Dimana masyarakat lokal itu, yang tidak mengenal berbagai teknologi dan berbagai peralatan canggih mampu mempertahankan keberlangsungan hidup mereka. Dia mencontohkan bagaimana masyarakat lokal yang tidak mengenal farmasi, apotik dan dokter bisa mengatasi berbagai penyakit yang mereka alami. Misalnya untuk sakit perut, masyarakat lokal di Kalimantan menggunakan cacing-cacing yang terdapat di tepian sungai mereka untuk obatnya. Cacing itu dibakar, ditumbuk, kemudian dimakan.
”Saya bertanya, kepada teman saya yang tahu, tentang hal itu. Ternyata cacing tersebut mengandung neurit yang selama ini kita beli ke apotik,” ungkap Emil yang juga menjadi Ketua Delegasi RI pada Konferensi PBB untuk perubahan iklim, Desember 2007 lalu.
Emil dalam perjalanannya ke Kalimantan juga banyak menemukan keariban lokal yang luar biasa. Diantaranya, dia menemukan sejenis durian yang buahnya kuning tetapi tidak menyebarkan bau. Padahal Thailand saat ini sedang berupaya mencari durian yang tidak bau. Sehingga dengan potensi seperti itu seharusnya durian lokal itu mampu merebut pasar yang ingin diambil Thailand.
Emil juga menyinggung tentang nata de coco. Agar-agar yang terbuat dari air buah kelapa itu, menurutnya dimanfaatkan masyarakat lokal untuk menyaring air payau di hutan bakau. Dengan menggunakan nata de coco tersebut, warna hitam yang terdapat di air tersebut tersaring di nata de coco dan akan menghasilkan air berwarna jernih dan rasanya tawar.
Berbagai potensi itu, menurutnya, menjadi alasan bagi seluruh masyarakat Indonesia untuk mempertahankan keberadaan hutan yang ada di Indonesia. Mengingat hutan yang ada itu bukan sekedar kayu untuk diekspor. Namun hutan adalah gabungan dari flora, fauna, mikroorganisme, obat-obatan, dan juga harapan untuk memperlambat percepatan terjadinya pemanasasan global dan perubahan iklim. Dimana hutan yang dilengkapi dengan tumbuhan hijau itu mampu menangkap CO2 yang dihasilkan oleh berbagai aktivitas manusia, seperti pabrik, kendaraan bermotor, dan lain sebagainya.
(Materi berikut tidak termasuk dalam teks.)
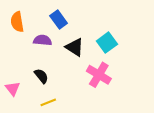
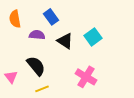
pink cross: (99, 75) -> (86, 77), moved
black semicircle: (41, 76) -> (36, 66), size x1.5

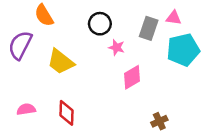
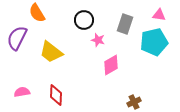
pink triangle: (174, 18) -> (159, 15), moved

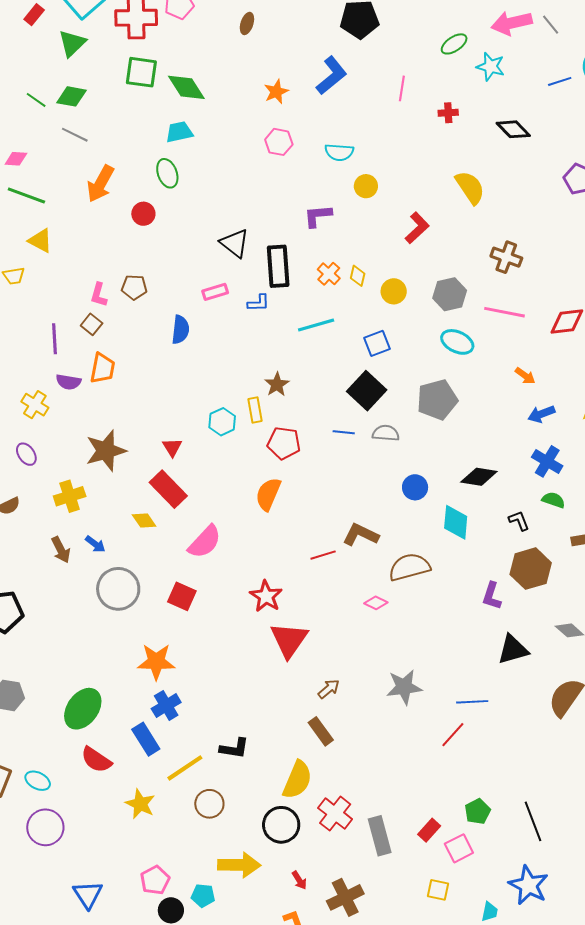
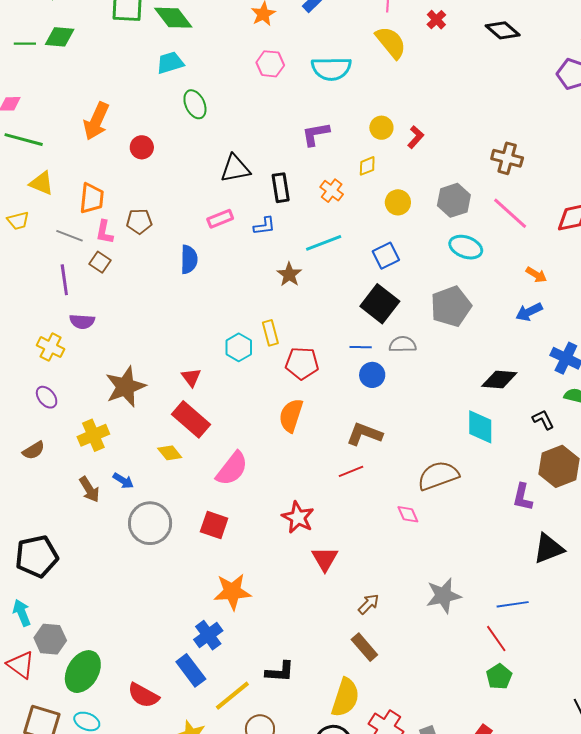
green line: (36, 100) -> (25, 44), turned -30
red cross: (448, 113) -> (436, 20), turned -36
gray line: (75, 135) -> (69, 236), moved
cyan semicircle: (339, 152) -> (331, 69), size x1.4
green ellipse: (167, 173) -> (195, 104), moved
yellow circle: (366, 186) -> (381, 128), moved
yellow semicircle: (470, 187) -> (391, 42), moved
red L-shape: (417, 228) -> (416, 137), size x0.7
black triangle: (235, 243) -> (235, 169), turned -44
black rectangle: (278, 266) -> (281, 188), size x0.7
yellow diamond: (358, 276) -> (367, 166), moved, turned 60
pink line: (504, 312) -> (510, 213), turned 36
orange trapezoid: (103, 368) -> (92, 198), moved
brown star: (277, 384) -> (289, 274), moved
blue arrow: (541, 414) -> (529, 312), moved
blue circle: (415, 487) -> (372, 375), moved
brown L-shape: (361, 535) -> (364, 434), moved
pink diamond: (376, 603) -> (408, 514), turned 45
red triangle: (289, 640) -> (325, 559), size x0.7
orange star: (156, 662) -> (232, 592), moved
green ellipse: (83, 709) -> (83, 672), moved
red line: (453, 735) -> (496, 639), turned -72
green pentagon: (478, 811) -> (499, 677), moved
Jurnalis harus turun ke lapangan dalam membuat berbagai liputannya, menurut Djafar H Assegaff. Wartawan senior, dosen senior, sekaligus mantan duta besar ini juga mengungkapkan hal yang sama dengan Emil. Menurutnya feature yang didasari pengalaman dan berbasiskan ekologi masih sulit ditemukan. Kebanyakan tulisan-tulisan yang muncul di koran adalah dari sumber kedua. Padahal itu penting, tidak saja untuk membuat para penulisnya terkenal karena by line, namun juga membuat tulisan yang dihadirkan menjadi lebih hidup dan bisa bermain dengan kata-kata.
Dr Amanda Katili, staf khusus Menteri Lingkungan Hidup, malah menambahkan tulisan yang dihadirkan tidak hanya sekedar feature. Namun sudah harus masuk pada konsep story telling. Tetapi hal itu menurutnya masih sangat jarang ditemukan.
Sebagai orang Indonesia pertama yang dipilih menjadi perpanjangan tangan Al Gore, Amanda Katili juga mengingatkan pesan Al Gore kepada para komunikator termasuk wartawan untuk membuat contoh-contoh sederhana dalam menyajikan persoalan pemanasan global dan perubahan iklim. Bahkan dibutuhkan juga solusi atau gambaran apa yang bisa dilakukan masyarakat dunia di komunitas lokal masing-masing untuk menanggulangi krisis perubahan iklim tersebut.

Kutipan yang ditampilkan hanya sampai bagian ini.